Record d’invincibilité à domicile en vue pour les Irlandais
Le manager général du XV de France Raphaël Ibañez n’a lui connu comme joueur que l’ancien stade de Lansdowne Road, 49.000 places dont près de la moitié debout, détruit pour laisser la place à l’Aviva Stadium inclus en 2010. « Mon premier regard ici est plutôt tourné vers le passé, sur ce stade qui produit à mes yeux un air du bout du monde, avec ce public debout derrière les poteaux, ces chants populaires en permanence », se souvient l’ancien talonneur aux 98 sélections entre 1997 et 2007. « Puis il y a eu la construction de l’Aviva Stadium, plus cosy. Je ne crois pas à cette idée d’enfer. Il n’est peut-être pas très loin, mais le paradis non plus. »

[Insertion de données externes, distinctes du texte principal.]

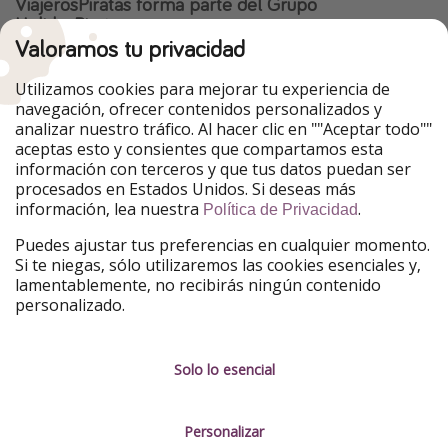
ViajerosPiratas forma parte del Grupo
HolidayPirates
Valoramos tu privacidad
Nuestros mercados
Utilizamos cookies para mejorar tu experiencia de
PiratinViaggio
HolidayPirates
navegación, ofrecer contenidos personalizados y
VakantiePiraten
WakacyjniPiraci
analizar nuestro tráfico. Al hacer clic en ""Aceptar todo""
VoyagesPirates
Ferienpiraten
aceptas esto y consientes que compartamos esta
Urlaubspiraten
Urlaubspiraten
información con terceros y que tus datos puedan ser
TravelPirates
procesados en Estados Unidos. Si deseas más
información, lea nuestra
.
Nuestro grupo
Política de Privacidad
HolidayPirates Group
Puedes ajustar tus preferencias en cualquier momento.
Si te niegas, sólo utilizaremos las cookies esenciales y,
Conócenos mejor
Información legal
lamentablemente, no recibirás ningún contenido
personalizado.
Sobre ViajerosPiratas
Términos y condiciones
Empleo
Política de privacidad
Solo lo esencial
Prensa
Aviso legal
Personalizar
Partners
Gestionar servicios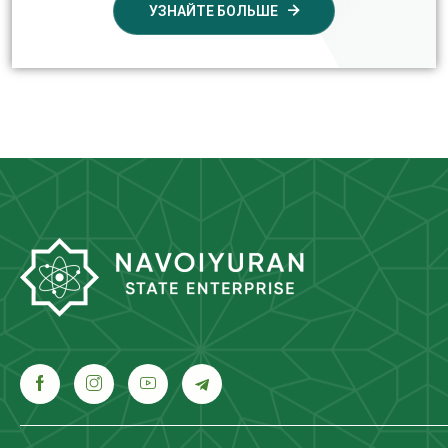
УЗНАЙТЕ БОЛЬШЕ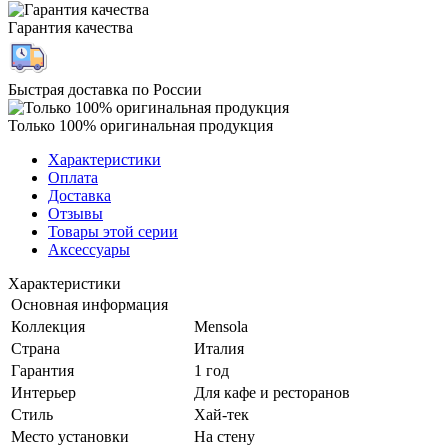
Гарантия качества
Быстрая доставка по России
Только 100% оригинальная продукция
Характеристики
Оплата
Доставка
Отзывы
Товары этой серии
Аксессуары
Характеристики
Основная информация
Коллекция
Mensola
Страна
Италия
Гарантия
1 год
Интерьер
Для кафе и ресторанов
Стиль
Хай-тек
Место установки
На стену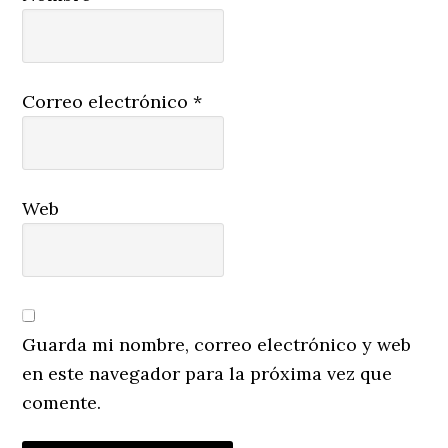
Correo electrónico
*
Web
Guarda mi nombre, correo electrónico y web
en este navegador para la próxima vez que
comente.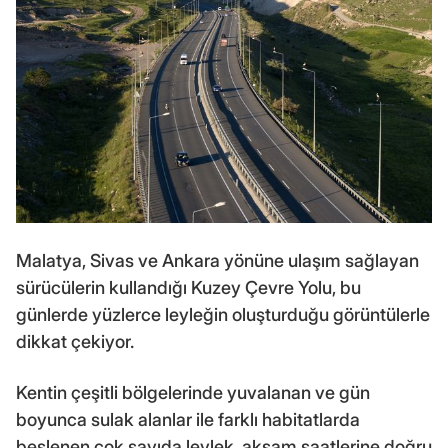
Malatya, Sivas ve Ankara yönüne ulaşım sağlayan
sürücülerin kullandığı Kuzey Çevre Yolu, bu
günlerde yüzlerce leyleğin oluşturduğu görüntülerle
dikkat çekiyor.
Kentin çeşitli bölgelerinde yuvalanan ve gün
boyunca sulak alanlar ile farklı habitatlarda
beslenen çok sayıda leylek, akşam saatlerine doğru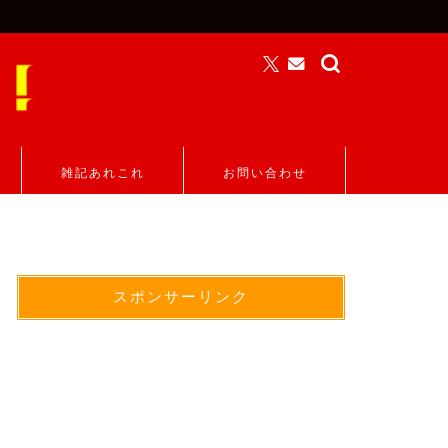
雑記あれこれ
お問い合わせ
スポンサーリンク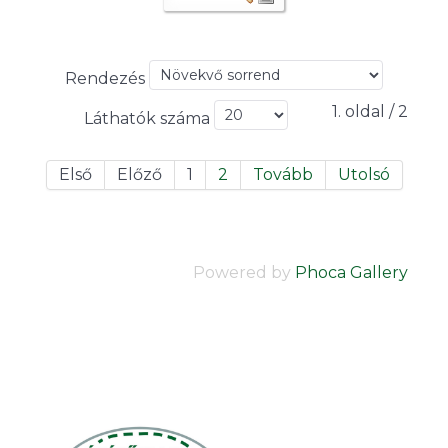
Rendezés
1. oldal / 2
Láthatók száma
Első
Előző
1
2
Tovább
Utolsó
Powered by
Phoca Gallery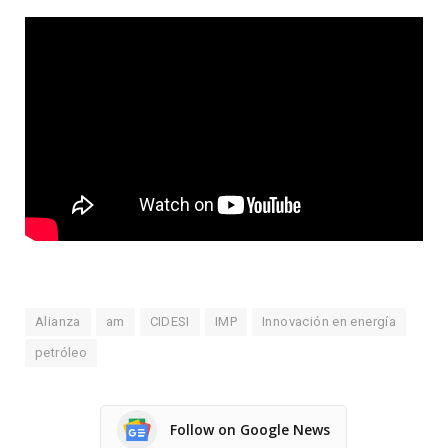
Alianza
am
CIDESI
IMP
Innovación en energía
petróleo
Follow on Google News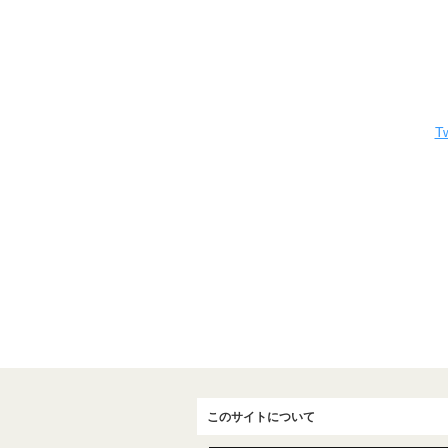
Tw
このサイトについて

Cet Aviva Stadium, les Bleus savent qu’ils sont capables de le dompter. Même si après les deux victoires de 2011 (en VI Nations et en amical), il a fallu attendre dix ans pour que la France gagne de nouveau à Dublin. Mais pour Fabien Galthié, l’environnement ne sera pas hostile : « Le public irlandais va nous accompagner parce que c’est une chance de jouer dans cette ambiance-là », selon le sélectionneur. « Le public ne sera pas sur le terrain, il ne va pas plaquer, il ne va pas pousser en mêlée. Ce sera quinze hommes contre quinze autres. » Avec un seizième tout de même acquis aux Irlandais, qui ont l’opportunité d’enchaîner une treizième victoire de rang à domicile, pour établir un record d’invincibilité sur leurs terres.